However, if I were to get a handful of top marketers to corroborate my claims and say “yeah, Pete really is the best”, you’re more likely to believe it.
Those third parties have very little to gain from recommending me and so their word is trusted a little more.
This approach is the classic social proof.
Get other people to sing your praises.
But it’s not going as far as it can or should.
There’s a level of trust-building and belief building beyond social proof.
The way I see it is social proof still falls prey to the issue many marketers have. They TELL their audience why they’re so great.
When we all know you get the best results by SHOWING how you’re so much better than the competition.
This is where User Generated Content (UGC) fills the gap.
If, instead of getting people to tell you how great I was, I had my past clients and customer show you the results I generated for them, you’re going to trust in that claim completely.
It not only comes from a more trustworthy source, but it also shows the transformational benefits of working with me.
It’s a powerful one-two punch.
Why GoPro’s UGC is the gold-standard
The reason GoPro’s UGC is the gold-standard of this strategy is partly down to the product itself.
GoPros actively record material that’s both perfect for marketing, and an excellent demonstration of the product’s abilities.
The ability to “show, don’t tell” is built into the product.
However, it’s how GoPro uses what people are capturing with their products that makes this so impressive.
Their UGC strategy completes a more traditional flywheel.

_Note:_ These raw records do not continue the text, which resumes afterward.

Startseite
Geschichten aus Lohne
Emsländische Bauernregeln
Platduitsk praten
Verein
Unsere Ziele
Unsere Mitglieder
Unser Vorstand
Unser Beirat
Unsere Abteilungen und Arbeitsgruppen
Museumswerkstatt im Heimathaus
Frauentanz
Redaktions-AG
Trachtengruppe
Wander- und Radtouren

Here’s how it looks written out.
Step 1 – People see GoPro’s marketing materials of incredible views and action
Step 2 – That person checks out GoPro’s site and products
Step 3 – They purchase or abandon
Step 3.5 – Abandoners are retargeted
Step 4 – The new customer gets a GoPro and starts using it to create content perfect for GoPro’s marketing team
Step 5 – GoPro curates that content and uses it in their organic and top-of-funnel marketing campaigns
It’s the perfect synergy for GoPro.
Here’s that process visualised.
In short, they use UGC to get people to check out their products.

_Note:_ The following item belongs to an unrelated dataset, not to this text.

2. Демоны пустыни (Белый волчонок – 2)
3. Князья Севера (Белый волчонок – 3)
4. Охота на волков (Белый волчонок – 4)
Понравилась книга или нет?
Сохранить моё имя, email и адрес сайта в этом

For each person that buys, they gain another potential source of UGC.
This is a marketing flywheel in the truest sense.
Once this system is worked out and is driving positive gains, it’ll continue to grow.
You increase the input once, and then it should grow exponentially from there.
The only real effort needed from the marketing team is to collect and curate the best pieces of marketing that show GoPro in the best light.
That’s a tough job, but much easier than also having to create that content.
This is why it’s the gold standard.
A lot of brands try to implement a UGC strategy but don’t get this flywheel element right.
If you check the downloads, you’ll find a guide on setting up an easy to manage flywheel for your customers that can be adapted to different industries.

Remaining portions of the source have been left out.